#### Problem details
How many lines in the material below contain the string "give"? Answer with the number alone.

#### Exercise inputs

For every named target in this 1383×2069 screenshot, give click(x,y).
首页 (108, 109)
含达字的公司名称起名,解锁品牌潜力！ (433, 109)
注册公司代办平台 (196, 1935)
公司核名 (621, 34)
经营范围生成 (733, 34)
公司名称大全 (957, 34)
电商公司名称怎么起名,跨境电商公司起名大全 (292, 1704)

--

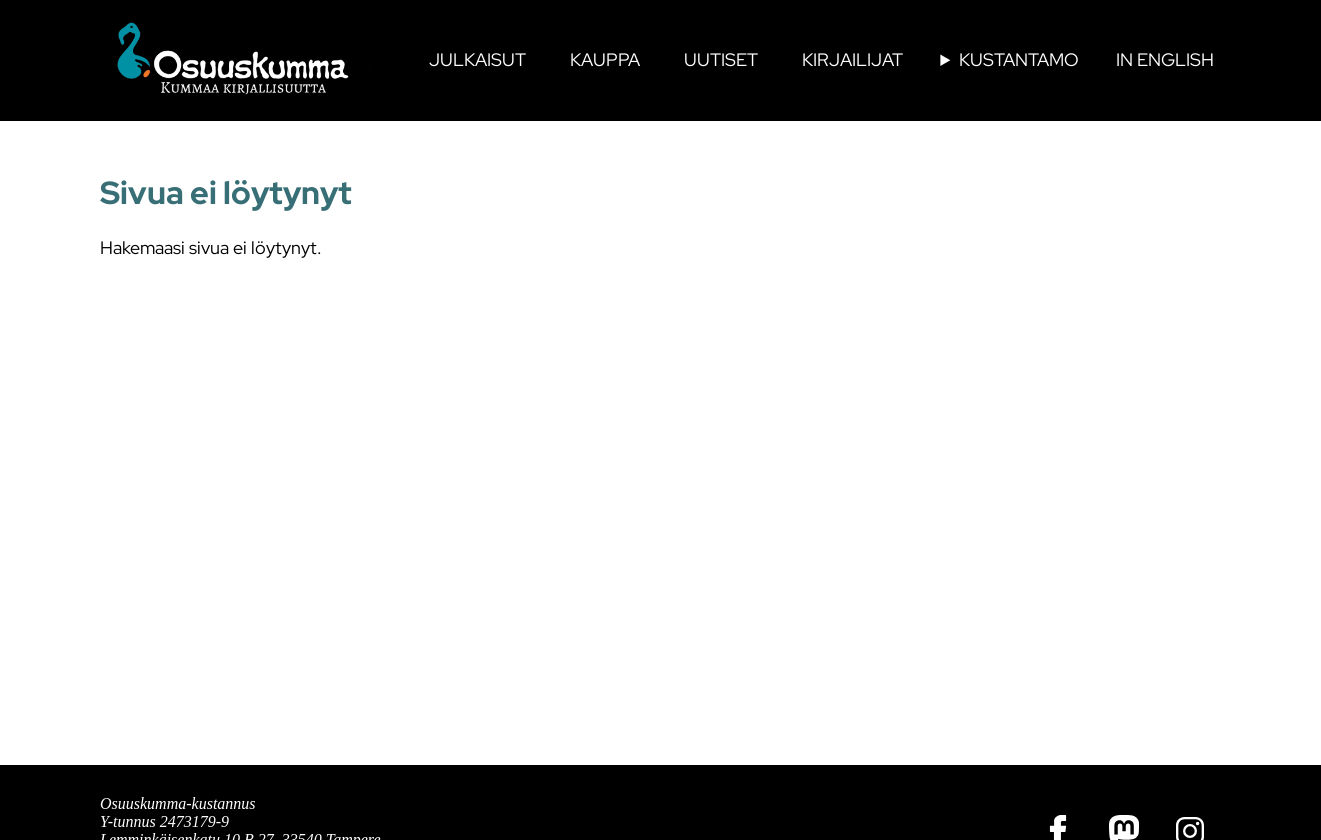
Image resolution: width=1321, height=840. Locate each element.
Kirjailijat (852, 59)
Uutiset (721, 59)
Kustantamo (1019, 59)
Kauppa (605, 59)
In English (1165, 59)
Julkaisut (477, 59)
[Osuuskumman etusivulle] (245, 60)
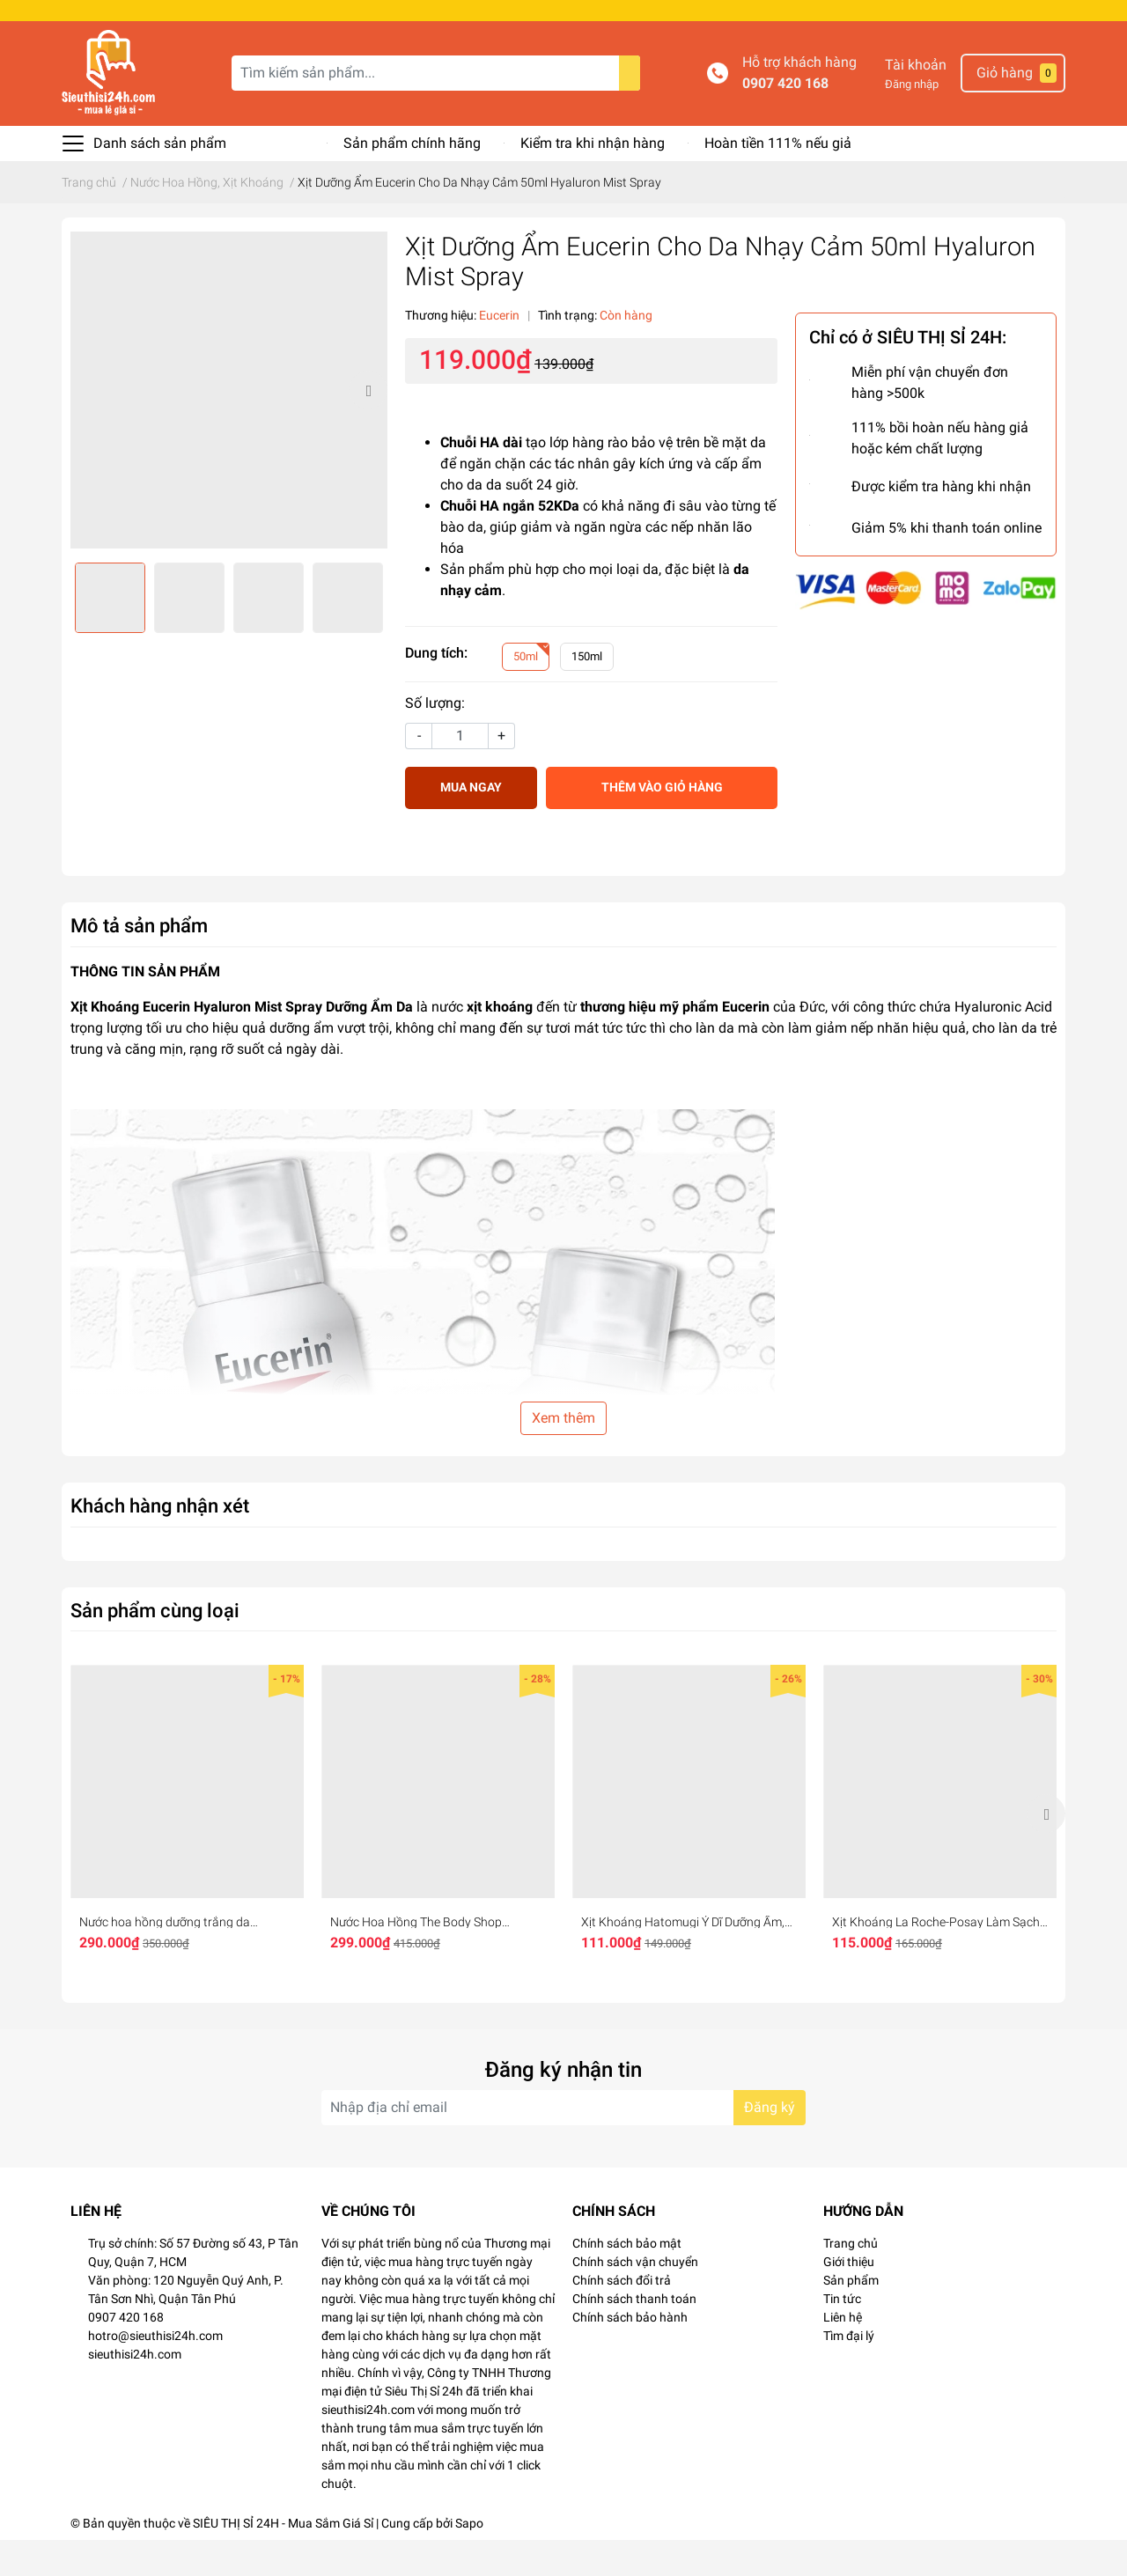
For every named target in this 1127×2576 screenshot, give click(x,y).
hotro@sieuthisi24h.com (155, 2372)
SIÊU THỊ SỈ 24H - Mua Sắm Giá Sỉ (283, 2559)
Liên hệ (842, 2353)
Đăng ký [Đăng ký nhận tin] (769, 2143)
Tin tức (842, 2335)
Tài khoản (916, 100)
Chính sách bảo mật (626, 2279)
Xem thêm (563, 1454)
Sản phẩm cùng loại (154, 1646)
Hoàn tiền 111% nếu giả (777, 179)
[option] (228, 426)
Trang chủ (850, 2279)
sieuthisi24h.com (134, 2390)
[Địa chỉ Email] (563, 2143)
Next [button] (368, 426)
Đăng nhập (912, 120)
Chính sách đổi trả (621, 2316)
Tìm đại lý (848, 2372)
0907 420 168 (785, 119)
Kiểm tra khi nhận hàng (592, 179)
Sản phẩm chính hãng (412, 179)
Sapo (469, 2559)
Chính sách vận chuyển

==

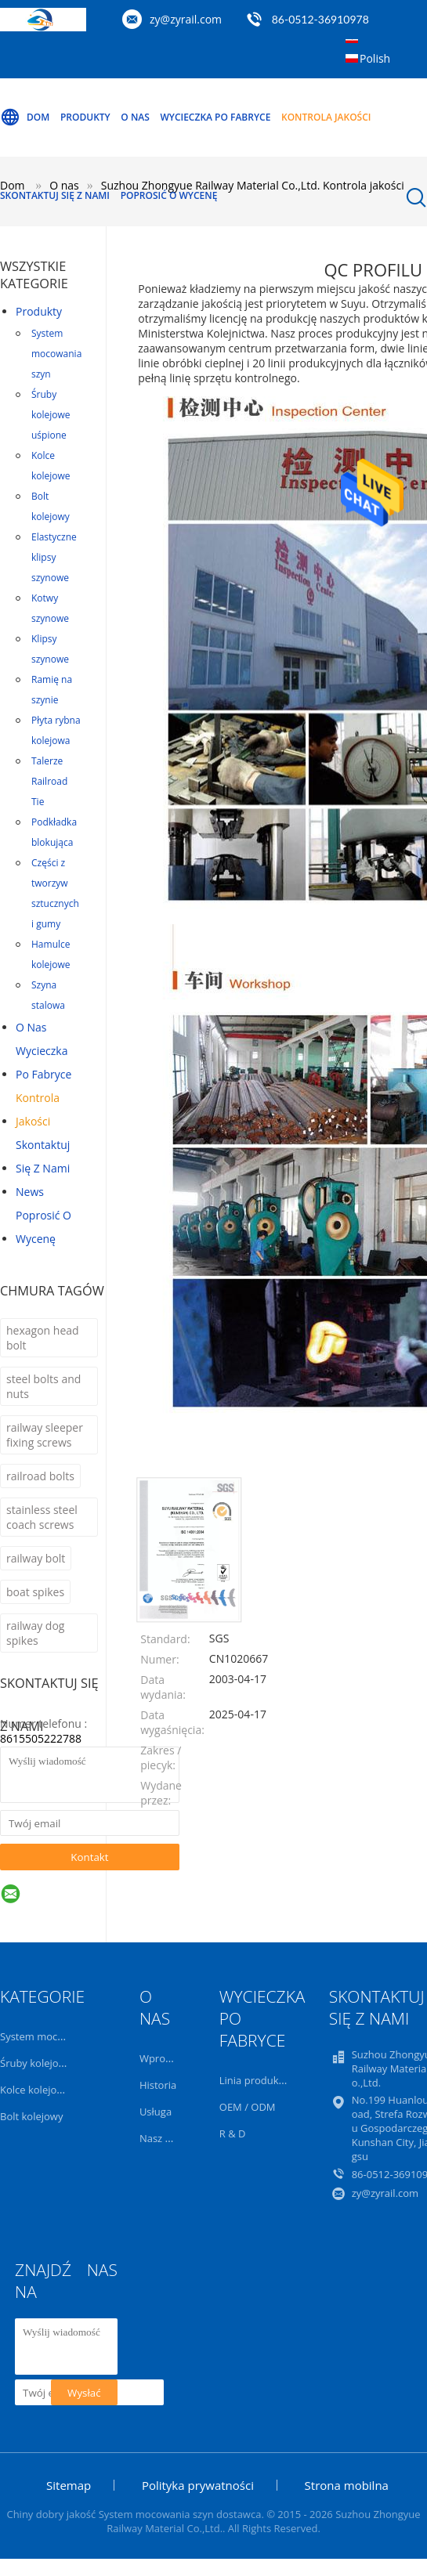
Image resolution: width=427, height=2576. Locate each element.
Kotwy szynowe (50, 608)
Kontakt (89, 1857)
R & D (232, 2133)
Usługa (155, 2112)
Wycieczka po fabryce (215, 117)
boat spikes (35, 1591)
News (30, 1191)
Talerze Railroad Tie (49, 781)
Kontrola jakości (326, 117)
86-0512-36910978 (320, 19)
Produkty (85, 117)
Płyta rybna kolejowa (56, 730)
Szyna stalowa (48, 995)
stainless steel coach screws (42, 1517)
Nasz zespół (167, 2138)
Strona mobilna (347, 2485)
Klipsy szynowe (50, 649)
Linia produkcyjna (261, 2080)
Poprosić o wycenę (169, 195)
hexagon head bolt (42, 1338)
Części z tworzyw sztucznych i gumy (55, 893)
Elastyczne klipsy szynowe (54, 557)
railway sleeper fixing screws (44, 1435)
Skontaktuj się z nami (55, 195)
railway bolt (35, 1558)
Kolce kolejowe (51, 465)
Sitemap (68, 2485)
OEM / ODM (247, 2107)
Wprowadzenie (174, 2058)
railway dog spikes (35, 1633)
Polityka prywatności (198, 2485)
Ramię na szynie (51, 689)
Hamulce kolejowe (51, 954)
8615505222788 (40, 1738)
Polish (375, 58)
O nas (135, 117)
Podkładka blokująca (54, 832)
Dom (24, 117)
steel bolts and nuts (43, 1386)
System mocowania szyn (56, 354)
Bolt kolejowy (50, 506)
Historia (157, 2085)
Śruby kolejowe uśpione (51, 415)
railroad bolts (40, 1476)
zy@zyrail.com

#### Output for this task
2